■ Data provided ■
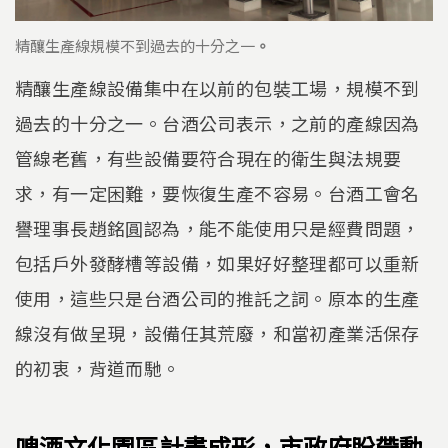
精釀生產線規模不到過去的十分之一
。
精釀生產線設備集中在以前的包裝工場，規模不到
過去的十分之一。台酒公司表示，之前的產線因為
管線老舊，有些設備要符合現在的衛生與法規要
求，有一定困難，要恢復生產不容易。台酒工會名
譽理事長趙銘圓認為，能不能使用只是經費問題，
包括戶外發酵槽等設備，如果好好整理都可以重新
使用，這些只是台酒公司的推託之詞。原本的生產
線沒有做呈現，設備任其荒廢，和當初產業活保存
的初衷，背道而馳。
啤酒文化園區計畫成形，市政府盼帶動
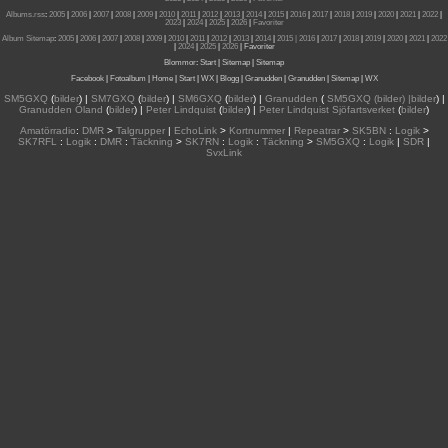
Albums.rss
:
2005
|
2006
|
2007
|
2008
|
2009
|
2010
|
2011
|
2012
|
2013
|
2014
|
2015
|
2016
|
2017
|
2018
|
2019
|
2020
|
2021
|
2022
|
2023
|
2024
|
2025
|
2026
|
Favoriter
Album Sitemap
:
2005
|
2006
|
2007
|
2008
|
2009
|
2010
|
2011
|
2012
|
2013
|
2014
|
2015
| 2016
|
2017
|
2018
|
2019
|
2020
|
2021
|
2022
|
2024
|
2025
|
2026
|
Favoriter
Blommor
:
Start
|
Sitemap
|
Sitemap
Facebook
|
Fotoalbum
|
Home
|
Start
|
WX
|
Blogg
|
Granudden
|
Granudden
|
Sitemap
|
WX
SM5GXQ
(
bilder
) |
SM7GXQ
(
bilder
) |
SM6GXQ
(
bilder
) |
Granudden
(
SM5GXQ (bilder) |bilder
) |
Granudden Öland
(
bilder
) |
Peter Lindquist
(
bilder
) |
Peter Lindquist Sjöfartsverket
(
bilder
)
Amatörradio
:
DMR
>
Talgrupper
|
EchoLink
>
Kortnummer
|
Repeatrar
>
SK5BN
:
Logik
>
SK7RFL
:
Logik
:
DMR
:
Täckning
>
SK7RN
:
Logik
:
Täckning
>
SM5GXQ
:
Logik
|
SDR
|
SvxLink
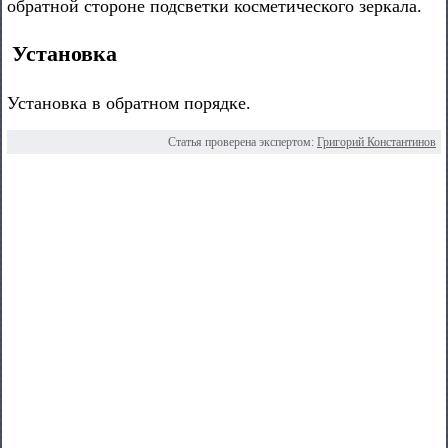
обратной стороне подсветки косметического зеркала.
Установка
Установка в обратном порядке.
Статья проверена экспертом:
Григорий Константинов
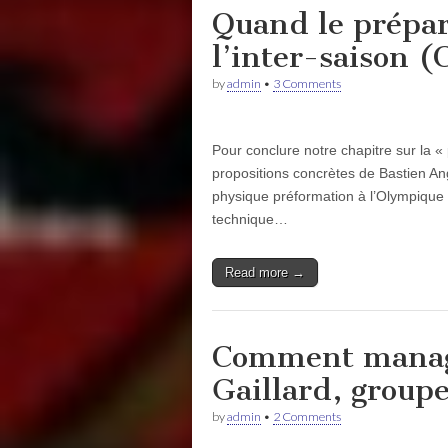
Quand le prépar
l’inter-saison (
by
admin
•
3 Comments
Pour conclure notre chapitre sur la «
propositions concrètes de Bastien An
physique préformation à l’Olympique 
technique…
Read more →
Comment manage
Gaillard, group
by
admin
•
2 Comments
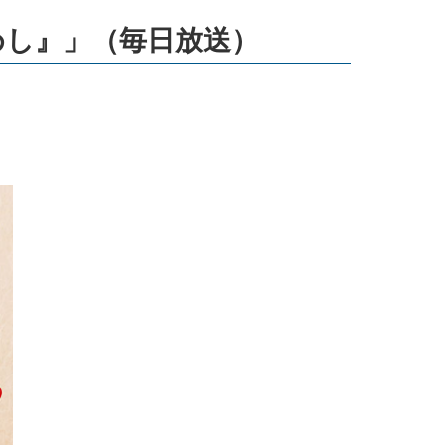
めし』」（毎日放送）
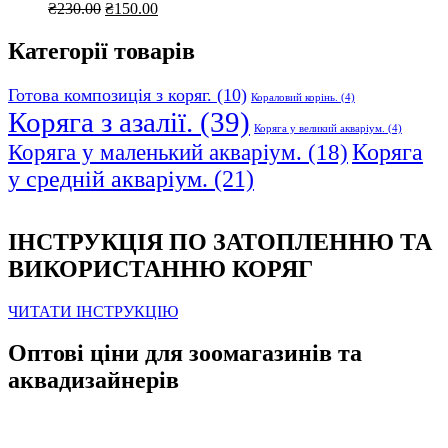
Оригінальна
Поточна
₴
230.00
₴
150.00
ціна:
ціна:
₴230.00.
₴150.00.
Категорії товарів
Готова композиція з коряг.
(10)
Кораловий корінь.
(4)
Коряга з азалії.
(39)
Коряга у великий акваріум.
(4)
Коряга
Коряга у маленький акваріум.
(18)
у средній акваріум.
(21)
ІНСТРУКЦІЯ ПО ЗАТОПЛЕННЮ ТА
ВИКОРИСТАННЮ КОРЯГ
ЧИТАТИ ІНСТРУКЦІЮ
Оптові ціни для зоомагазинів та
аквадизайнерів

■ Task to carry out ■
From the first line to the last, output the records exactly without pictures.

■ Response area ■
精釀生產線規模不到過去的十分之一
。
精釀生產線設備集中在以前的包裝工場，規模不到
過去的十分之一。台酒公司表示，之前的產線因為
管線老舊，有些設備要符合現在的衛生與法規要
求，有一定困難，要恢復生產不容易。台酒工會名
譽理事長趙銘圓認為，能不能使用只是經費問題，
包括戶外發酵槽等設備，如果好好整理都可以重新
使用，這些只是台酒公司的推託之詞。原本的生產
線沒有做呈現，設備任其荒廢，和當初產業活保存
的初衷，背道而馳。
啤酒文化園區計畫成形，市政府盼帶動
Albums.rss
:
2005
|
2006
|
2007
|
2008
|
2009
|
2010
|
2011
|
2012
|
2013
|
2014
|
2015
|
2016
|
2017
|
2018
|
2019
|
2020
|
2021
|
2022
|
2023
|
2024
|
2025
|
2026
|
Favoriter
Album Sitemap
:
2005
|
2006
|
2007
|
2008
|
2009
|
2010
|
2011
|
2012
|
2013
|
2014
|
2015
| 2016
|
2017
|
2018
|
2019
|
2020
|
2021
|
2022
|
2024
|
2025
|
2026
|
Favoriter
Blommor
:
Start
|
Sitemap
|
Sitemap
Facebook
|
Fotoalbum
|
Home
|
Start
|
WX
|
Blogg
|
Granudden
|
Granudden
|
Sitemap
|
WX
SM5GXQ
(
bilder
) |
SM7GXQ
(
bilder
) |
SM6GXQ
(
bilder
) |
Granudden
(
SM5GXQ (bilder) |bilder
) |
Granudden Öland
(
bilder
) |
Peter Lindquist
(
bilder
) |
Peter Lindquist Sjöfartsverket
(
bilder
)
Amatörradio
:
DMR
>
Talgrupper
|
EchoLink
>
Kortnummer
|
Repeatrar
>
SK5BN
:
Logik
>
SK7RFL
:
Logik
:
DMR
:
Täckning
>
SK7RN
:
Logik
:
Täckning
>
SM5GXQ
:
Logik
|
SDR
|
SvxLink
обратной стороне подсветки косметического зеркала.
Установка
Установка в обратном порядке.
Статья проверена экспертом:
Григорий Константинов
Quand le prépar
l’inter-saison (
by
admin
•
3 Comments
Pour conclure notre chapitre sur la «
propositions concrètes de Bastien An
physique préformation à l’Olympique 
technique…
Read more →
Comment manage
Gaillard, group
by
admin
•
2 Comments
めし』」（毎日放送）
Оригінальна
Поточна
₴
230.00
₴
150.00
ціна:
ціна:
₴230.00.
₴150.00.
Категорії товарів
Готова композиція з коряг.
(10)
Кораловий корінь.
(4)
Коряга з азалії.
(39)
Коряга у великий акваріум.
(4)
Коряга
Коряга у маленький акваріум.
(18)
у средній акваріум.
(21)
ІНСТРУКЦІЯ ПО ЗАТОПЛЕННЮ ТА
ВИКОРИСТАННЮ КОРЯГ
ЧИТАТИ ІНСТРУКЦІЮ
Оптові ціни для зоомагазинів та
аквадизайнерів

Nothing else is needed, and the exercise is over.